═════ Data for the task ═════
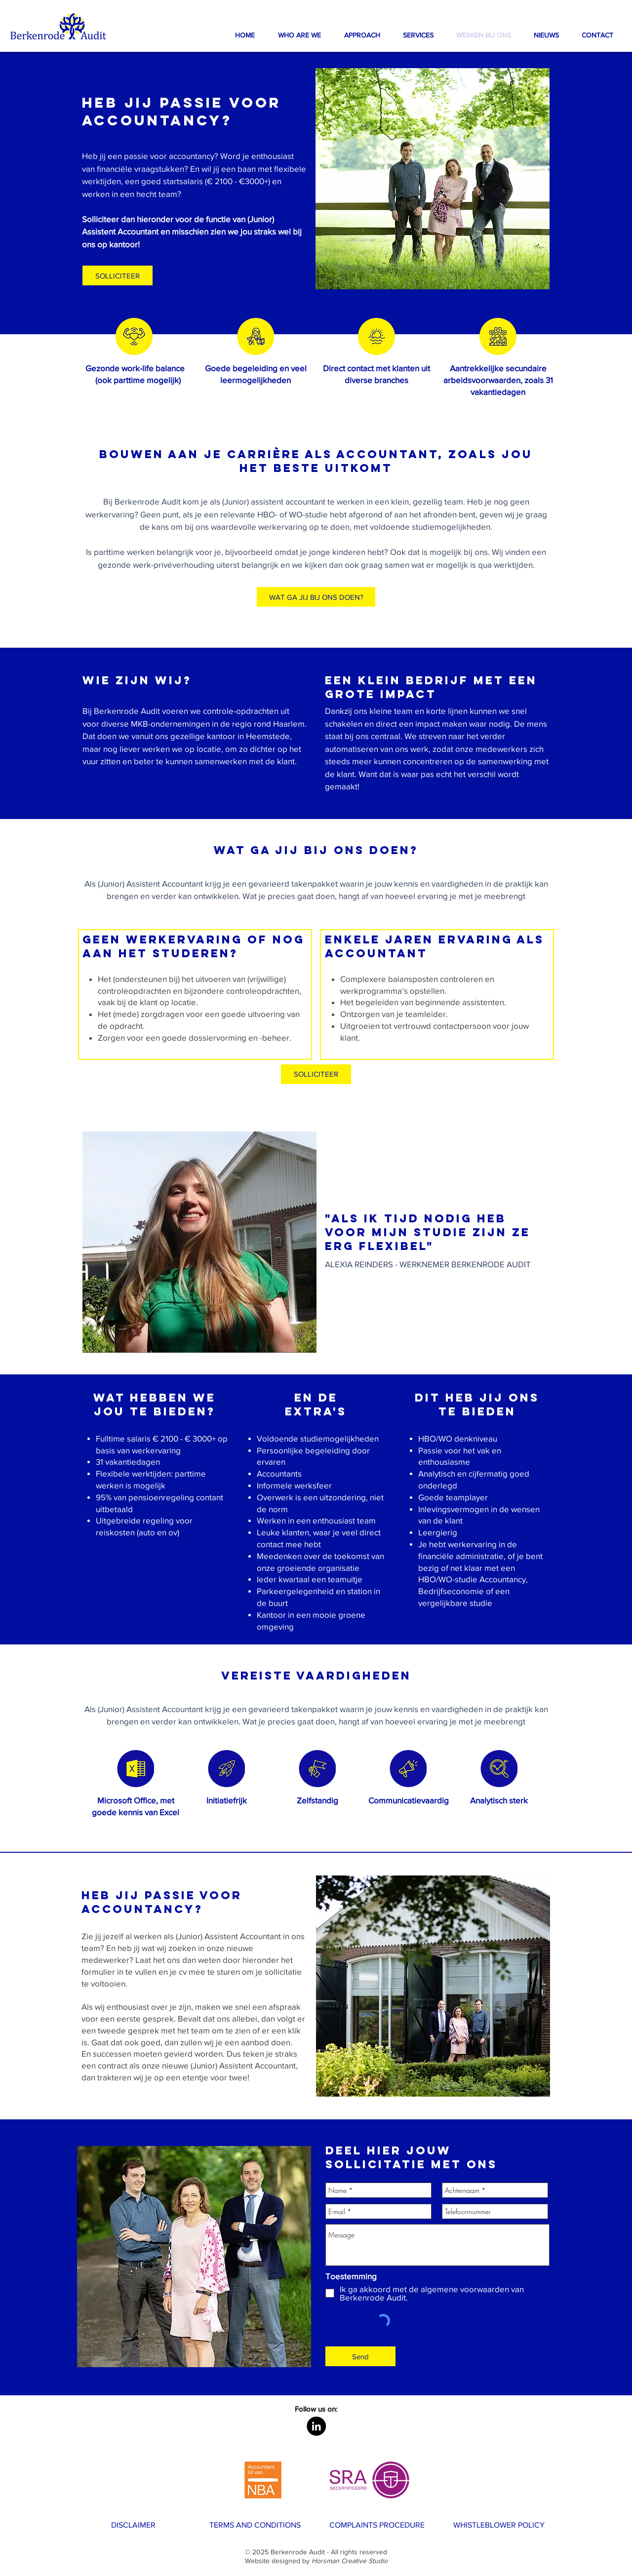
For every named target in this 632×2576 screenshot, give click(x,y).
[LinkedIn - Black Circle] (316, 2426)
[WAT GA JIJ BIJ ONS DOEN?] (316, 597)
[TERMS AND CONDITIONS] (255, 2525)
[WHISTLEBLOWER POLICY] (498, 2525)
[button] (362, 35)
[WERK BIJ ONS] (122, 2559)
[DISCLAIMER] (133, 2525)
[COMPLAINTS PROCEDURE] (376, 2525)
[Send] (360, 2356)
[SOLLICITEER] (316, 1074)
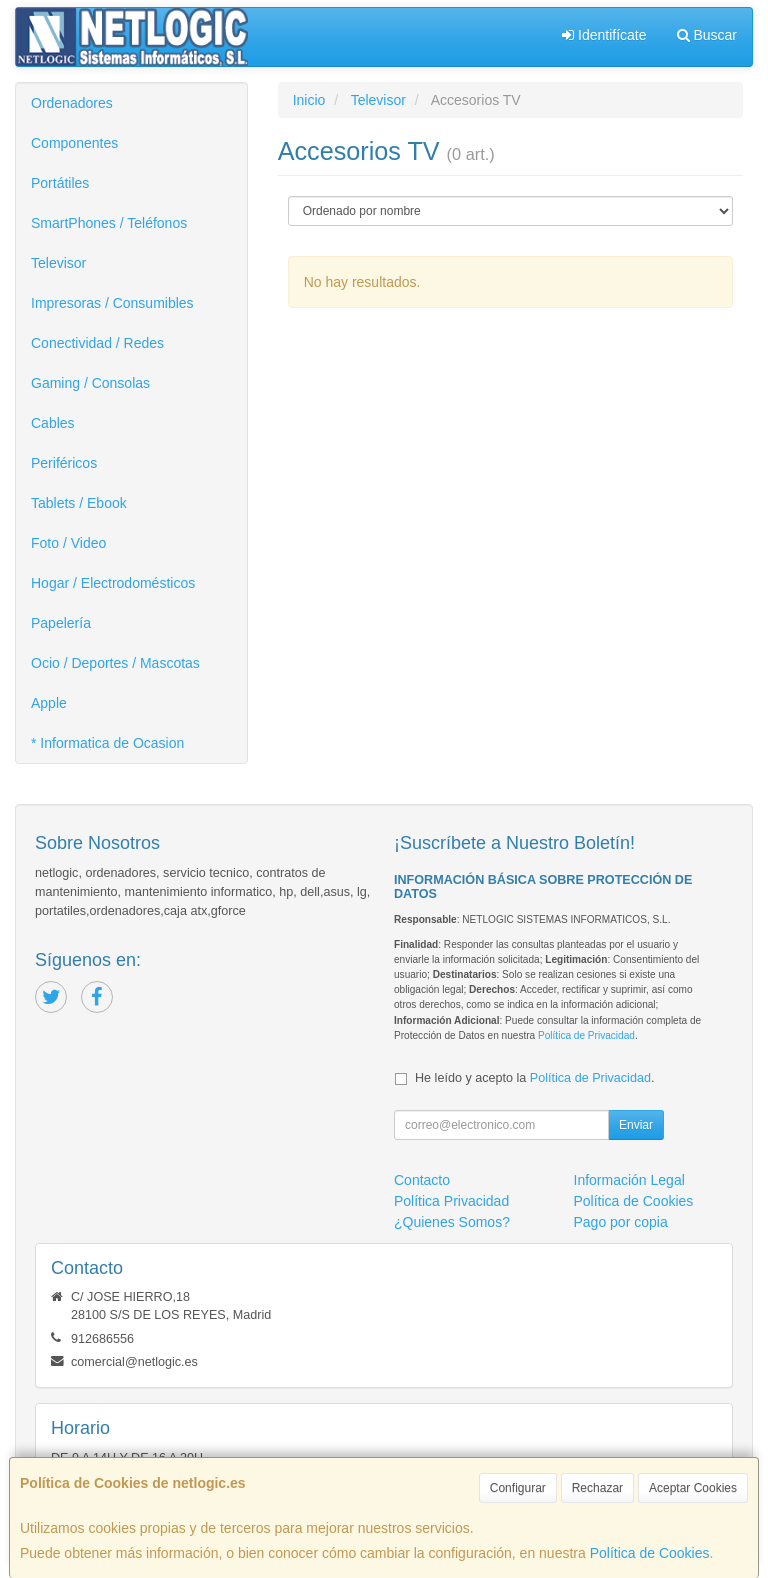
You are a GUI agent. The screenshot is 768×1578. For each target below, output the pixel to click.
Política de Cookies (650, 1553)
═════
Problem to solve:
Leaving the pictures aside, transcribe only the lines from the one containing "[Send] (360, 2356)" to the final line of the listing above, inclusive, exactly as they appear.

Written response:
[Send] (360, 2356)
[SOLLICITEER] (316, 1074)
You are a GUI agent. The screenshot is 768×1578. For each target below, output the pixel to click.
Política de Cookies (650, 1553)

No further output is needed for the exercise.